Scalable execution backends

freshdata is pandas-first, but the same clean can run on Polars, DuckDB, Spark, or the optional FreshCore native engine. Every backend produces the same CleanReport audit contract — identical action schema (step, column, count, rationale, risk, confidence) — so downstream consumers (compliance, integrations, trust scoring) work unchanged.

import freshdata as fd

# in-memory pandas (default, unchanged)
clean = fd.clean(df)

# scale-out engines, result materialized to a pandas frame
clean = fd.clean("data.parquet", engine="duckdb", output_format="pandas")
clean = fd.clean(polars_df, engine="polars")
clean = fd.clean(spark_df,  engine="spark")          # or engine="auto"
clean = fd.clean(df,        engine="freshcore")      # optional native extension

# honest out-of-core: keep a native, un-materialized handle (you decide when to pull rows)
rel = fd.clean("data.parquet", engine="duckdb", output_format="duckdb")        # DuckDBPyRelation
lf  = fd.clean(polars_df,      engine="polars", output_format="polars-lazy")   # pl.LazyFrame

What "out-of-core" honestly means here

DuckDB and Polars can spill to disk during the cleaning pipeline, but the output format decides whether the cleaned result is then pulled fully into memory:

output_format Returns Materializes whole result?
"pandas" (default) pandas.DataFrame Yesfetchdf() / collect()
"polars" / "arrow" / "spark" eager frame / Arrow table / Spark frame Yes
"duckdb" DuckDBPyRelation (un-fetched) No — you call .fetchdf()/.arrow()
"polars-lazy" pl.LazyFrame (un-collected) No — you call .collect()

Only the "duckdb" and "polars-lazy" handles are larger-than-RAM safe end to end: nothing is fetched/collected until you ask. When a clean returns a native handle, report.materialized is False and report.summary() says so plainly. If the requested strategy needs the pandas decision engine (e.g. balanced/ aggressive imputation, dtype heuristics), the backend transparently falls back to pandas — that fallback is recorded in report.fallback_events, and the result is materialized. Use strategy="conservative" (deterministic representation repair + structural reduction) to keep the native handle.

The StreamingCleaner micro-batch path (see Streaming) is the other genuinely out-of-core route: rows are processed one bounded batch at a time and never concatenated.

The pandas backend is the reference implementation. Native backends reproduce the deterministic subset directly; anything outside it is delegated to pandas and recorded in report.fallback_events. Every native step records a report.backend_differences entry when its statistics (e.g. quantile interpolation) can differ from the pandas reference.

Selecting a backend

engine="auto" resolves a concrete backend from the input:

Input auto picks
Spark DataFrame spark
.parquet / .csv path duckdb
Polars DataFrame/LazyFrame polars
Arrow Table / RecordBatch polars (else duckdb)
DuckDB relation duckdb
pandas DataFrame sized: pandaspolarsduckdb

EngineConfig controls execution (never what is cleaned):

from freshdata.execution import EngineConfig

cfg = EngineConfig(engine="duckdb", memory_limit_gb=4, temp_directory="/tmp/spill")
cfg = EngineConfig(engine="spark", spark_shuffle_partitions=200, output_format="spark")

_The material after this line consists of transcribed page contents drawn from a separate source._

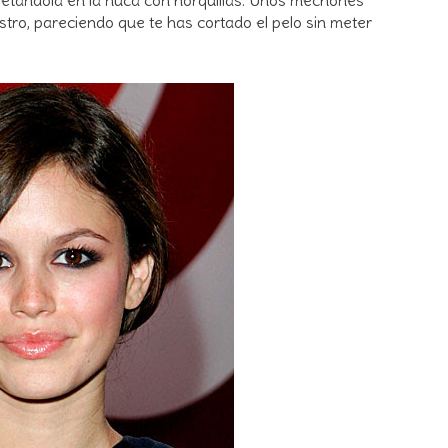
stro, pareciendo que te has cortado el pelo sin meter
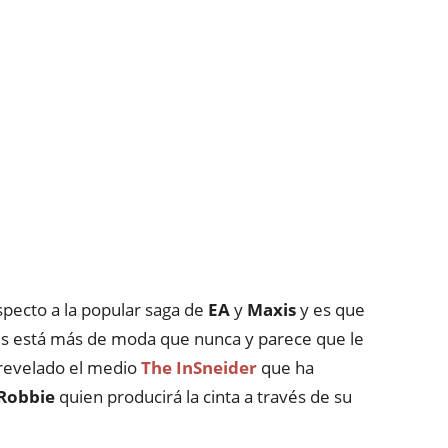
pecto a la popular saga de
EA
y
Maxis
y es que
es está más de moda que nunca y parece que le
a revelado el medio
The InSneider
que ha
Robbie
quien producirá la cinta a través de su
.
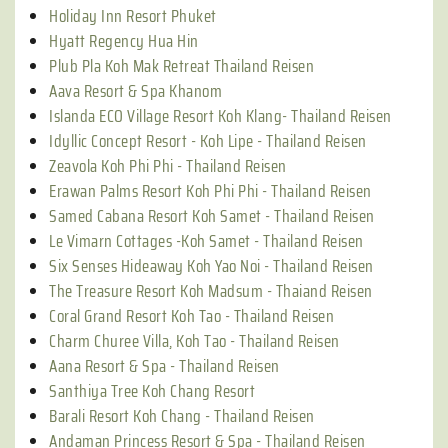
Holiday Inn Resort Phuket
Hyatt Regency Hua Hin
Plub Pla Koh Mak Retreat Thailand Reisen
Aava Resort & Spa Khanom
Islanda ECO Village Resort Koh Klang- Thailand Reisen
Idyllic Concept Resort - Koh Lipe - Thailand Reisen
Zeavola Koh Phi Phi - Thailand Reisen
Erawan Palms Resort Koh Phi Phi - Thailand Reisen
Samed Cabana Resort Koh Samet - Thailand Reisen
Le Vimarn Cottages -Koh Samet - Thailand Reisen
Six Senses Hideaway Koh Yao Noi - Thailand Reisen
The Treasure Resort Koh Madsum - Thaiand Reisen
Coral Grand Resort Koh Tao - Thailand Reisen
Charm Churee Villa, Koh Tao - Thailand Reisen
Aana Resort & Spa - Thailand Reisen
Santhiya Tree Koh Chang Resort
Barali Resort Koh Chang - Thailand Reisen
Andaman Princess Resort & Spa - Thailand Reisen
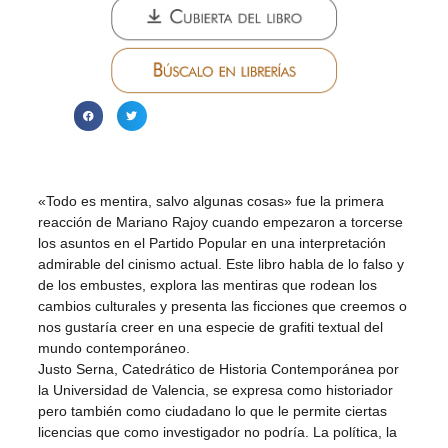
«Todo es mentira, salvo algunas cosas» fue la primera
reacción de Mariano Rajoy cuando empezaron a torcerse
los asuntos en el Partido Popular en una interpretación
admirable del cinismo actual. Este libro habla de lo falso y
de los embustes, explora las mentiras que rodean los
cambios culturales y presenta las ficciones que creemos o
nos gustaría creer en una especie de grafiti textual del
mundo contemporáneo.
Justo Serna, Catedrático de Historia Contemporánea por
la Universidad de Valencia, se expresa como historiador
pero también como ciudadano lo que le permite ciertas
licencias que como investigador no podría. La política, la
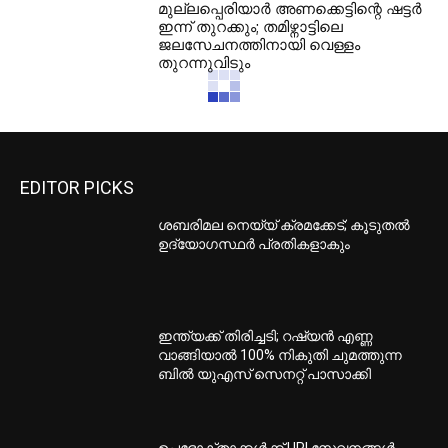
മുല്ലപ്പെരിയാര്‍ അണക്കെട്ടിന്റെ ഷട്ടര്‍
ഇന്ന് തുറക്കും; തമിഴ്നാട്ടിലെ
ജലസേചനത്തിനായി വെള്ളം
തുറന്നുവിടും
EDITOR PICKS
ശബരിമല നെയ്യ് ക്രമക്കേട്; കൂടുതല്‍
ഉദ്യോഗസ്ഥര്‍ പ്രതികളാകും
ഇന്ത്യക്ക് തിരിച്ചടി; റഷ്യന്‍ എണ്ണ
വാങ്ങിയാല്‍ 100% നികുതി ചുമത്തുന്ന
ബില്‍ യുഎസ് സെനറ്റ് പാസാക്കി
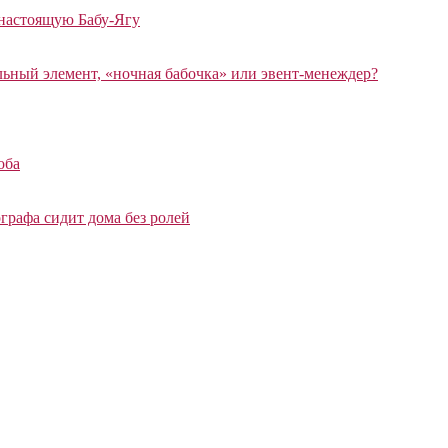
 настоящую Бабу-Ягу
ный элемент, «ночная бабочка» или эвент-менеждер?
оба
графа сидит дома без ролей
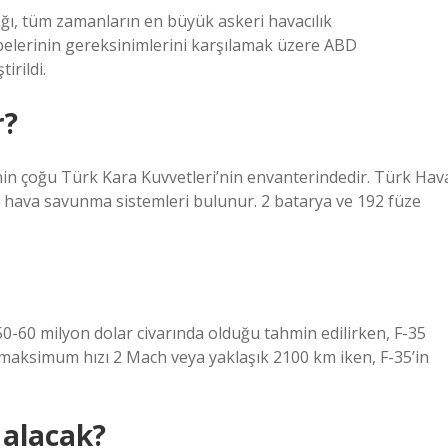
ğı, tüm zamanların en büyük askeri havacılık
lerinin gereksinimlerini karşılamak üzere ABD
irildi.
r?
n çoğu Türk Kara Kuvvetleri’nin envanterindedir. Türk Hav
i hava savunma sistemleri bulunur. 2 batarya ve 192 füze
50-60 milyon dolar civarında olduğu tahmin edilirken, F-35
n maksimum hızı 2 Mach veya yaklaşık 2100 km iken, F-35’in
 alacak?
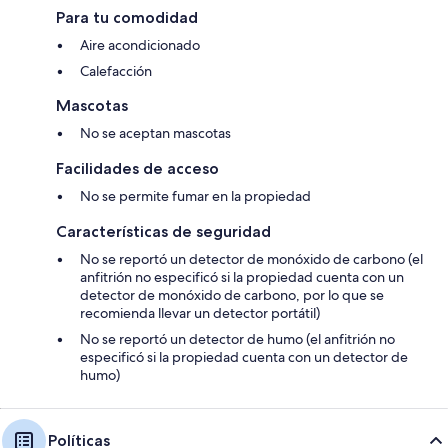
Para tu comodidad
Aire acondicionado
Calefacción
Mascotas
No se aceptan mascotas
Facilidades de acceso
No se permite fumar en la propiedad
Características de seguridad
No se reportó un detector de monóxido de carbono (el
anfitrión no especificó si la propiedad cuenta con un
detector de monóxido de carbono, por lo que se
recomienda llevar un detector portátil)
No se reportó un detector de humo (el anfitrión no
especificó si la propiedad cuenta con un detector de
humo)
Políticas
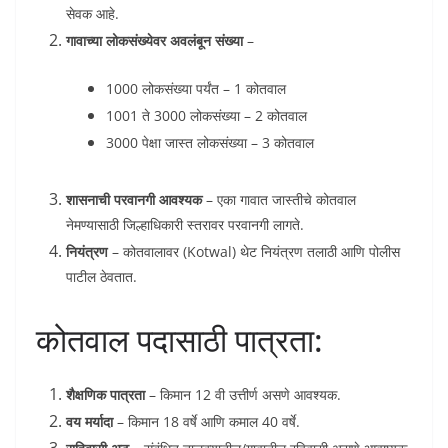
सेवक आहे.
गावाच्या लोकसंख्येवर अवलंबून संख्या
–
1000 लोकसंख्या पर्यंत – 1 कोतवाल
1001 ते 3000 लोकसंख्या – 2 कोतवाल
3000 पेक्षा जास्त लोकसंख्या – 3 कोतवाल
शासनाची परवानगी आवश्यक
– एका गावात जास्तीचे कोतवाल
नेमण्यासाठी जिल्हाधिकारी स्तरावर परवानगी लागते.
नियंत्रण
– कोतवालावर (Kotwal) थेट नियंत्रण तलाठी आणि पोलीस
पाटील ठेवतात.
कोतवाल पदासाठी पात्रता:
शैक्षणिक पात्रता
– किमान 12 वी उत्तीर्ण असणे आवश्यक.
वय मर्यादा
– किमान 18 वर्षे आणि कमाल 40 वर्षे.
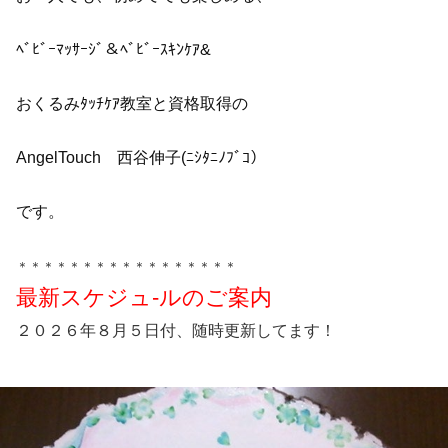
ﾍﾞﾋﾞｰﾏｯｻｰｼﾞ＆ﾍﾞﾋﾞｰｽｷﾝ
ｹｱ&
おくるみﾀｯﾁｹｱ教室と資格取得の
Angel
Touch 西谷伸子(ﾆｼﾀﾆﾉﾌﾞｺ）
です。
＊＊＊＊＊＊＊＊＊＊＊＊＊＊＊＊＊
最新スケジュ-ルのご案内
２０２６年８月５日付、随時更新してます！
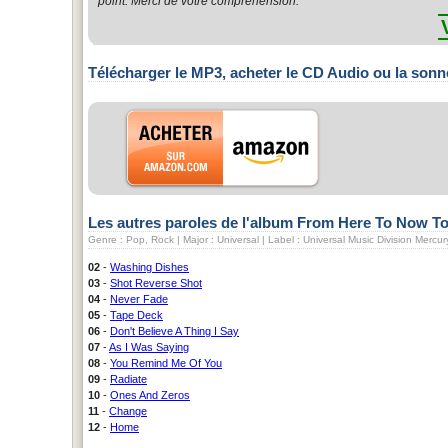
point. Merci de votre compréhension.
Télécharger le MP3, acheter le CD Audio ou la sonn
Les autres paroles de l'album From Here To Now T
Genre : Pop, Rock | Major : Universal | Label : Universal Music Division Mercu
02
-
Washing Dishes
03
-
Shot Reverse Shot
04
-
Never Fade
05
-
Tape Deck
06
-
Don't Believe A Thing I Say
07
-
As I Was Saying
08
-
You Remind Me Of You
09
-
Radiate
10
-
Ones And Zeros
11
-
Change
12
-
Home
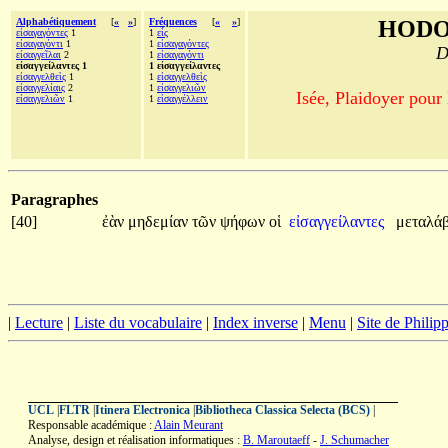
Alphabétiquement
[
«
»
]
Fréquences
[
«
»
]
HODO
εἰσαγαγόντες
1
1
εἷς
εἰσαγαγόντι
1
1
εἰσαγαγόντες
D
εἰσαγγεῖλαι
2
1
εἰσαγαγόντι
εἰσαγγείλαντες 1
1 εἰσαγγείλαντες
εἰσαγγελθεὶς
1
1
εἰσαγγελθεὶς
εἰσαγγελίαις
2
1
εἰσαγγελιῶν
Isée, Plaidoyer pour
εἰσαγγελιῶν
1
1
εἰσαγγέλλειν
Paragraphes
[40]
ἐὰν
μηδεμίαν
τῶν
ψήφων
οἱ
εἰσαγγείλαντες
μεταλάβ
|
Lecture
|
Liste du vocabulaire
|
Index inverse
|
Menu
|
Site de Phili
UCL
|
FLTR
|
Itinera Electronica
|
Bibliotheca Classica Selecta (BCS)
|
Responsable académique :
Alain Meurant
Analyse, design et réalisation informatiques :
B. Maroutaeff
-
J. Schumacher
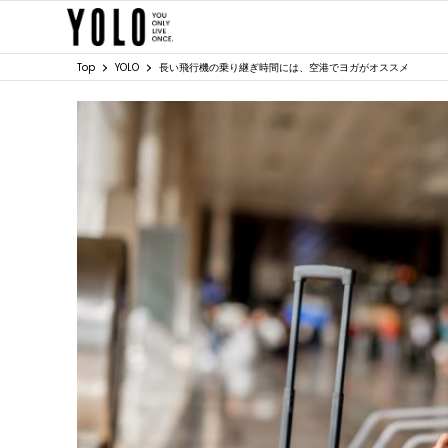
Top
YOLO
長い飛行機の乗り継ぎ時間には、空港でヨガがオススメ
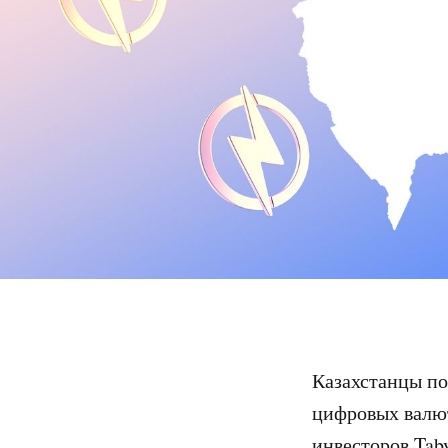
Казахстанцы по
цифровых валю
инвесторов Tab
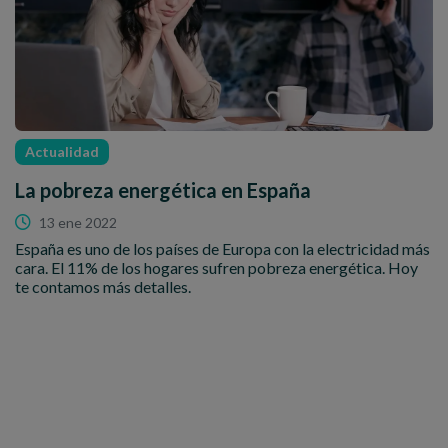
Actualidad
La pobreza energética en España
13 ene 2022
España es uno de los países de Europa con la electricidad más
cara. El 11% de los hogares sufren pobreza energética. Hoy
te contamos más detalles.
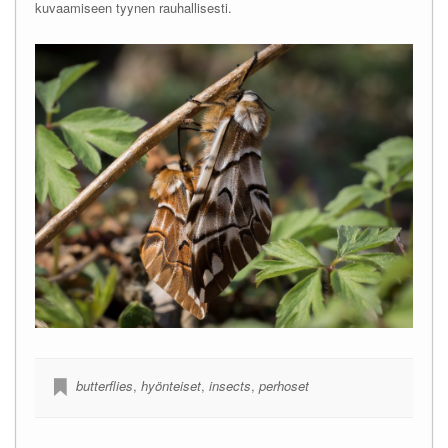
kuvaamiseen tyynen rauhallisesti.
butterflies
,
hyönteiset
,
insects
,
perhoset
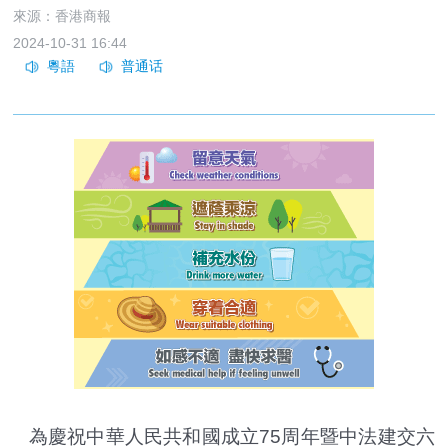
來源：香港商報
2024-10-31 16:44
為慶祝中華人民共和國成立75周年暨中法建交六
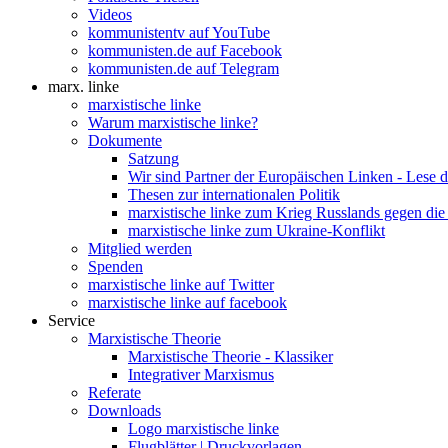
Videos
kommunistentv auf YouTube
kommunisten.de auf Facebook
kommunisten.de auf Telegram
marx. linke
marxistische linke
Warum marxistische linke?
Dokumente
Satzung
Wir sind Partner der Europäischen Linken - Lese 
Thesen zur internationalen Politik
marxistische linke zum Krieg Russlands gegen die
marxistische linke zum Ukraine-Konflikt
Mitglied werden
Spenden
marxistische linke auf Twitter
marxistische linke auf facebook
Service
Marxistische Theorie
Marxistische Theorie - Klassiker
Integrativer Marxismus
Referate
Downloads
Logo marxistische linke
Flugblätter | Druckvorlagen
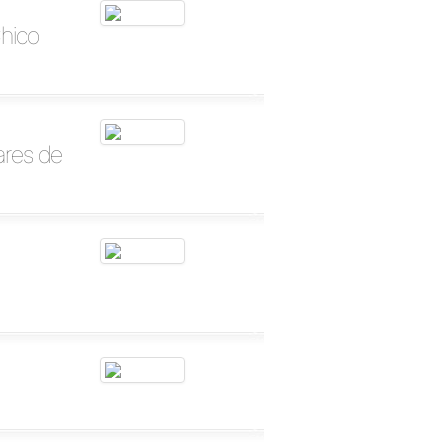
Chico
ares de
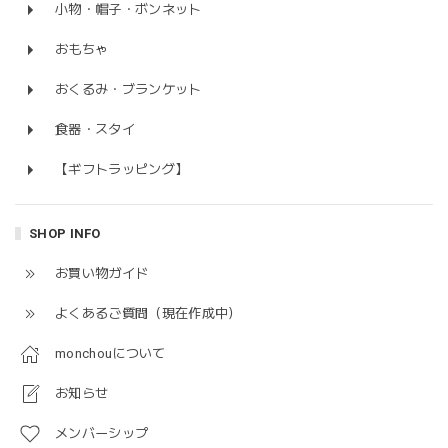
小物・帽子・ボンネット
おもちゃ
おくるみ・ブランケット
食器・スタイ
【ギフトラッピング】
SHOP INFO
お買い物ガイド
よくあるご質問（現在作成中）
monchouについて
お知らせ
メンバーシップ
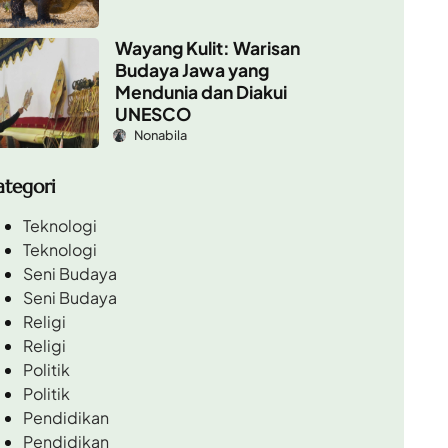
Wayang Kulit: Warisan
Budaya Jawa yang
Mendunia dan Diakui
UNESCO
Nonabila
ategori
Teknologi
Teknologi
Seni Budaya
Seni Budaya
Religi
Religi
Politik
Politik
Pendidikan
Pendidikan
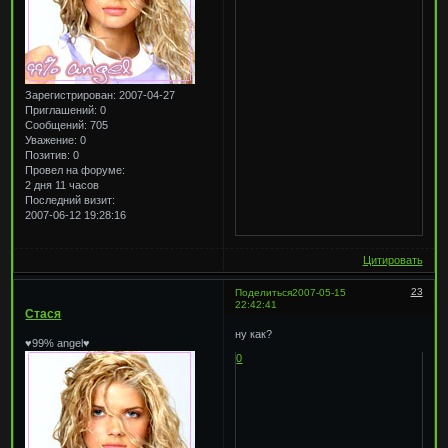
Зарегистрирован
: 2007-04-27
Приглашений:
0
Сообщений:
705
Уважение:
0
Позитив:
0
Провел на форуме:
2 дня 11 часов
Последний визит:
2007-06-12 19:28:16
Цитировать
23
Поделиться
2007-05-15
22:42:41
Стася
ну как?
♥99% angel♥
0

PySpark is an optional dependency (pip install 'freshdata-cleaner[spark]') and also needs a JVM at runtime. Importing freshdata never imports pyspark.

FreshCore is also optional. Install the Python package normally, then build the native extension from the repo checkout:

pip install -e ".[dev,freshcore]"
maturin develop --manifest-path crates/freshcore/Cargo.toml --features extension-module
python benchmarks/bench_freshcore.py --rows 10000 100000 --workload full

If engine="freshcore" is requested but the native module is not installed, FreshData delegates to the pandas reference pipeline and records the reason in report.fallback_events.

Backend support matrix

native = run by the backend itself; fallback = delegated to the pandas reference (output identical, recorded in report.fallback_events); unsupported = not applicable to that engine.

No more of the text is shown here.